Cadê a politicagem? Aumentamos a alegria, tornamos a festa maior e fomos criticados.
Folha - O senhor se refere a críticas da imprensa?
Havelange - De parte dela.
Infelizmente, não posso fazer nada se alguns jornais paulistas, como a Folha e o "Estado", não gostam de meu trabalho.
Eu morei em São Paulo durante 12 anos. Neste período, só fiz amigos, amigos que tenho até hoje.
Fui presidente da antiga Confederação Brasileira de Desportos, campeão mundial de futebol, bicampeão mundial, depois tricampeão, mas continuaram me criticando.
Prossegui trabalhando, saí em campanha por minha própria conta para a presidência da Fifa e diziam que eu estava passeando.

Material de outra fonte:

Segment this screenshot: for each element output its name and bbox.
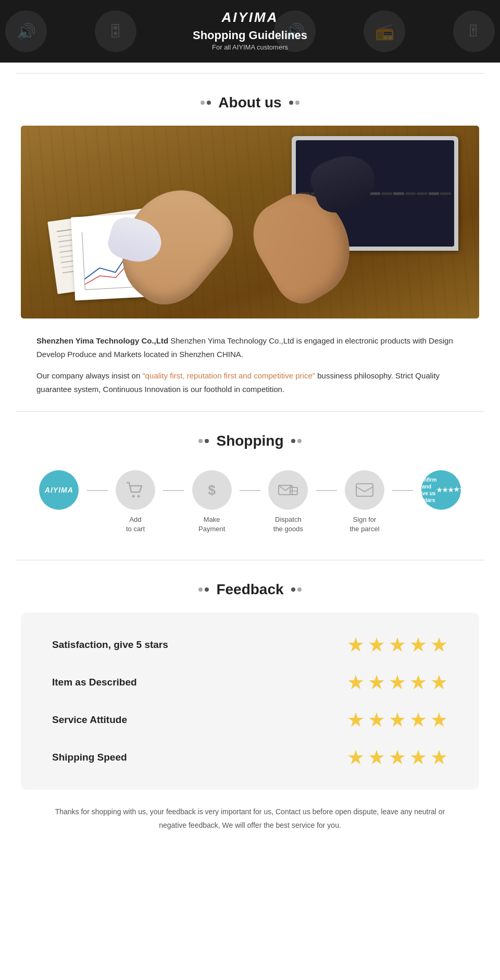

Acabei sendo eleito, para minha felicidade e para infelicidade, talvez, de alguns jornalistas da Folha e do "Estado". Quem mais me maltratou foi a imprensa brasileira.
O que me magoa é que feitos de suma importância que a Fifa vem realizando não são noticiados no Brasil.
Folha - Por exemplo?
Havelange - O trabalho social da Fifa, nossa preocupação com a criança.
Criamos o SOS Crianças do Mundo, um fundo para atender a crianças desvalidas.
Já fui a 186 países filiados à Fifa, pelo menos três vezes em cada um deles. O senhor não pode imaginar a tristeza que se vê pelo mundo.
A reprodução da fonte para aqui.